CATHOLICS NEED NOT APPLY

Nicole Williamson
Aug 9, 2017 · 4 min read

Updated: I promised myself and Reverend Graham Long from the Wayside Chapel that I wouldn’t use the ‘B-word’ or the ‘H-word’ for the next three months while the Marriage Equality debate is on. I told him, I’d think the word ‘hug’ every time instead. So I updated the blog too.

When I was a kid growing up in Canada, Dad used to tell a story about his father’s best friend standing at the door of an Anglican Church rather than coming inside to watch him marry. I also knew that my Grandfather had been ex-communicated from the Catholic Church for marrying a Protestant. That’s how I remembered the story.

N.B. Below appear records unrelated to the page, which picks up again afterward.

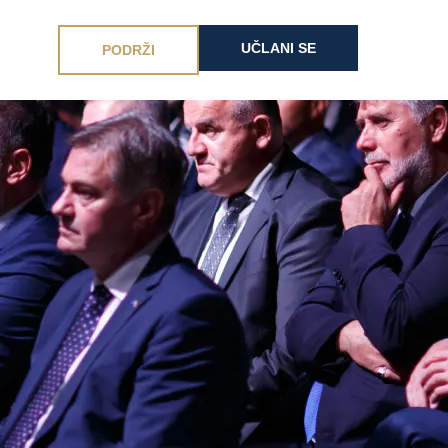
UČLANI SE
PODRŽI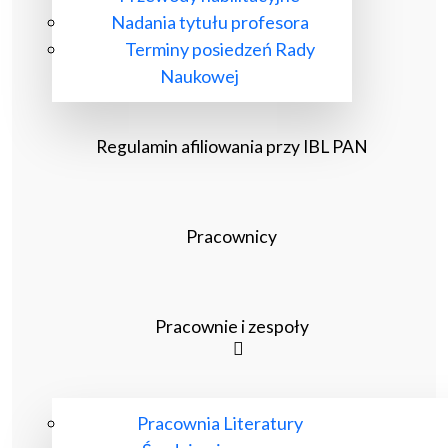
Nadania tytułu profesora
Terminy posiedzeń Rady
Naukowej
Regulamin afiliowania przy IBL PAN
Pracownicy
Pracownie i zespoły
Pracownia Literatury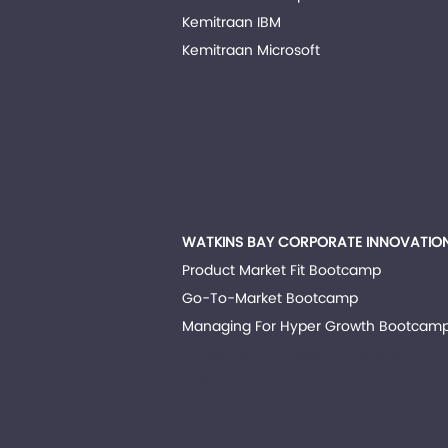
Kemitraan IBM
Kemitraan Microsoft
WATKINS BAY CORPORATE INNOVATIO
Product Market Fit Bootcamp
Go-To-Market Bootcamp
Managing For Hyper Growth Bootcam
Corporate Innovation Programs
Online Programs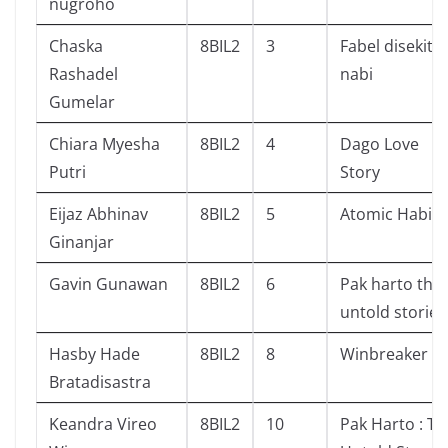
nugroho
Chaska
8BIL2
3
Fabel disekita
Rashadel
nabi
Gumelar
Chiara Myesha
8BIL2
4
Dago Love
Putri
Story
Eijaz Abhinav
8BIL2
5
Atomic Habits
Ginanjar
Gavin Gunawan
8BIL2
6
Pak harto the
untold stories
Hasby Hade
8BIL2
8
Winbreaker
Bratadisastra
Keandra Vireo
8BIL2
10
Pak Harto : Th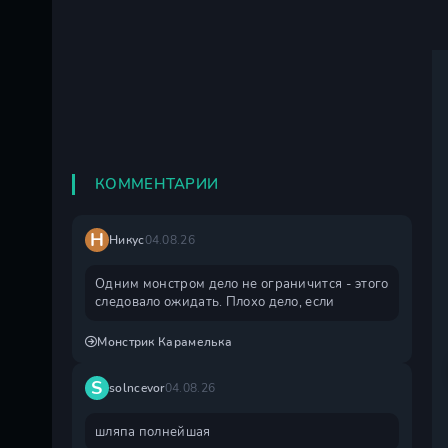
КОММЕНТАРИИ
Н
Никус
04.08.26
Одним монстром дело не ограничится - этого
следовало ожидать. Плохо дело, если
Монстрик Карамелька
S
solncevor
04.08.26
шляпа полнейшая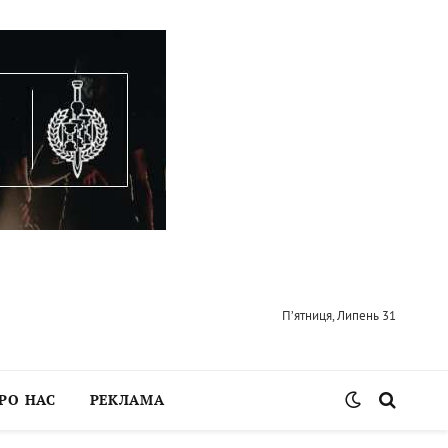
П’ятниця, Липень 31
РО НАС
РЕКЛАМА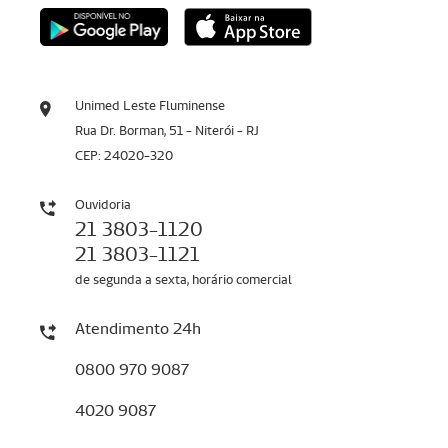
Unimed Leste Fluminense
Rua Dr. Borman, 51 - Niterói - RJ
CEP: 24020-320
Ouvidoria
21 3803-1120
21 3803-1121
de segunda a sexta, horário comercial
Atendimento 24h
0800 970 9087
4020 9087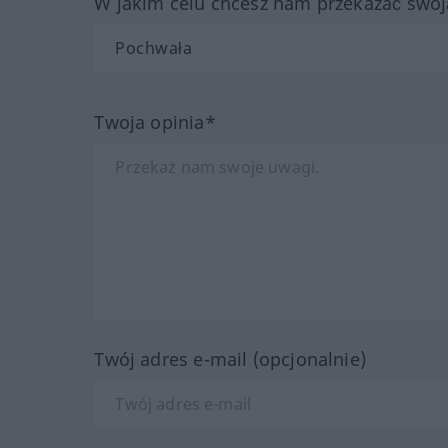
W jakim celu chcesz nam przekazać swoj
Twoja opinia*
Twój adres e-mail (opcjonalnie)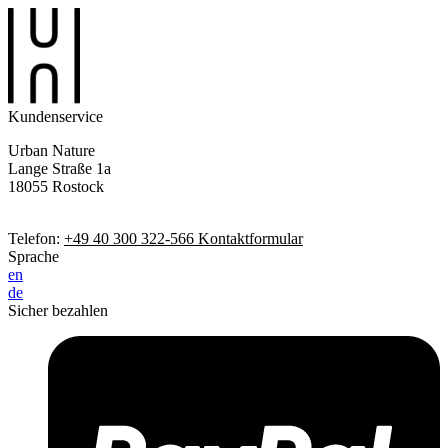
Kundenservice
Urban Nature
Lange Straße 1a
18055 Rostock
Telefon:
+49 40 300 322-566
Kontaktformular
Sprache
en
de
Sicher bezahlen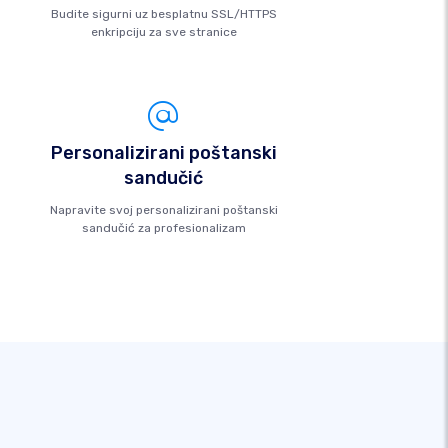
Budite sigurni uz besplatnu SSL/HTTPS
enkripciju za sve stranice
Personalizirani poštanski
sandučić
Napravite svoj personalizirani poštanski
sandučić za profesionalizam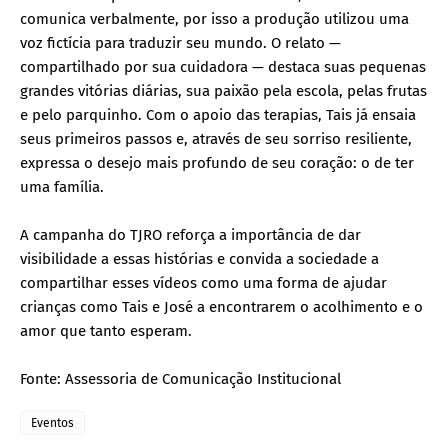
comunica verbalmente, por isso a produção utilizou uma
voz fictícia para traduzir seu mundo. O relato —
compartilhado por sua cuidadora — destaca suas pequenas
grandes vitórias diárias, sua paixão pela escola, pelas frutas
e pelo parquinho. Com o apoio das terapias, Tais já ensaia
seus primeiros passos e, através de seu sorriso resiliente,
expressa o desejo mais profundo de seu coração: o de ter
uma família.
A campanha do TJRO reforça a importância de dar
visibilidade a essas histórias e convida a sociedade a
compartilhar esses vídeos como uma forma de ajudar
crianças como Tais e José a encontrarem o acolhimento e o
amor que tanto esperam.
Fonte: Assessoria de Comunicação Institucional
Eventos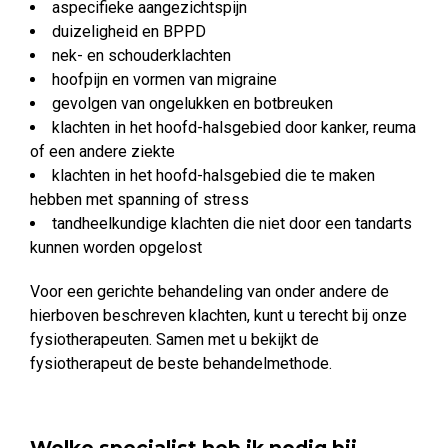
aspecifieke aangezichtspijn
duizeligheid en BPPD
nek- en schouderklachten
hoofpijn en vormen van migraine
gevolgen van ongelukken en botbreuken
klachten in het hoofd-halsgebied door kanker, reuma
of een andere ziekte
klachten in het hoofd-halsgebied die te maken
hebben met spanning of stress
tandheelkundige klachten die niet door een tandarts
kunnen worden opgelost
Voor een gerichte behandeling van onder andere de
hierboven beschreven klachten, kunt u terecht bij onze
fysiotherapeuten. Samen met u bekijkt de
fysiotherapeut de beste behandelmethode.
Welke specialist heb ik nodig bij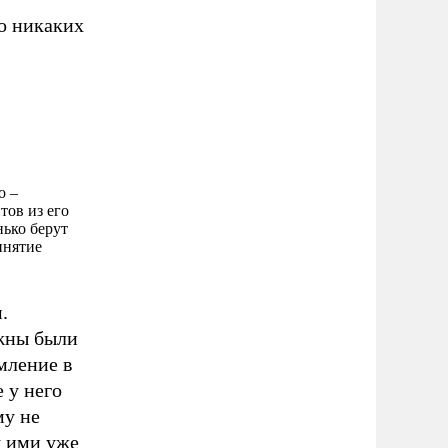
о никаких
о –
тов из его
ько берут
инятие
.
ужны были
мление в
 у него
му не
я ими уже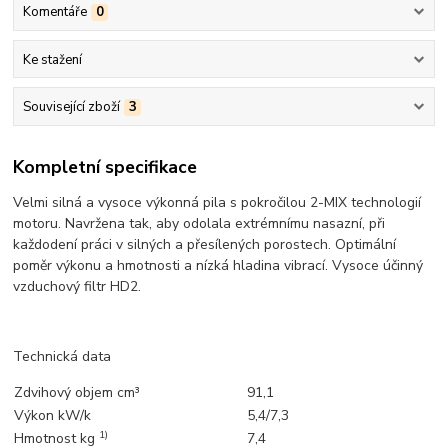
Komentáře
0
Ke stažení
Související zboží
3
Kompletní specifikace
Velmi silná a vysoce výkonná pila s pokročilou 2-MIX technologií
motoru. Navržena tak, aby odolala extrémnímu nasazní, při
každodení práci v silných a přesílených porostech. Optimální
poměr výkonu a hmotnosti a nízká hladina vibrací. Vysoce účinný
vzduchový filtr HD2.
Technická data
Zdvihový objem cm³
91,1
Výkon kW/k
5,4/7,3
1)
Hmotnost kg
7,4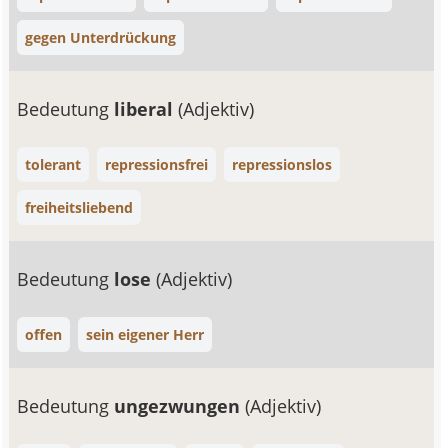
gegen Unterdrückung
Bedeutung
liberal
(Adjektiv)
tolerant
repressionsfrei
repressionslos
freiheitsliebend
Bedeutung
lose
(Adjektiv)
offen
sein eigener Herr
Bedeutung
ungezwungen
(Adjektiv)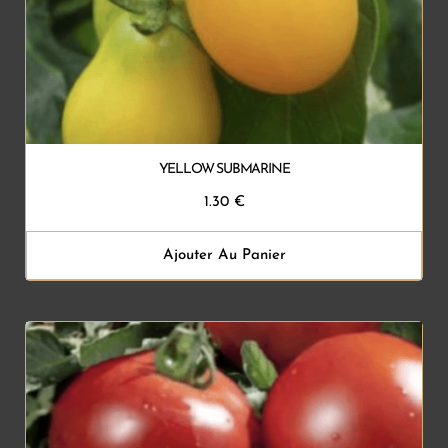
YELLOW SUBMARINE
1.30
€
Ajouter Au Panier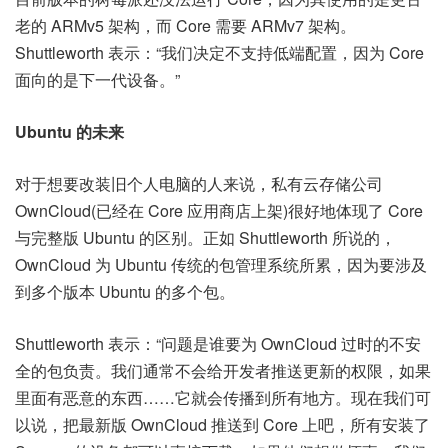
老的 ARMv5 架构，而 Core 需要 ARMv7 架构。
Shuttleworth 表示：“我们决定不支持低端配置，因为 Core
面向的是下一代设备。”
Ubuntu 的未来
对于想要改装旧个人电脑的人来说，私有云存储公司
OwnCloud(已经在 Core 应用商店上架)很好地体现了 Core
与完整版 Ubuntu 的区别。正如 Shuttleworth 所说的，
OwnCloud 为 Ubuntu 传统的包管理系统所累，因为要涉及
到多个版本 Ubuntu 的多个包。
Shuttleworth 表示：“问题是谁要为 OwnCloud 过时的不安
全的包负责。我们通常不会给开发者推送更新的权限，如果
里面有恶意的东西……它就会传播到所有地方。现在我们可
以说，把最新版 OwnCloud 推送到 Core 上吧，所有安装了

I never met my Grandfather but when we moved to Australia, I came to understand what being born in Woolloomooloo in the early 1900s meant. I knew very little about Dad’s father except that Bill ‘Bluey’ Williamson was a great Cricketer who pulled himself out of the slums and ended up running the Messenger Department for the Commonwealth Bank. My Grandmother died shortly after we arrived, so there was never an opportunity to get to know the family’s history first hand.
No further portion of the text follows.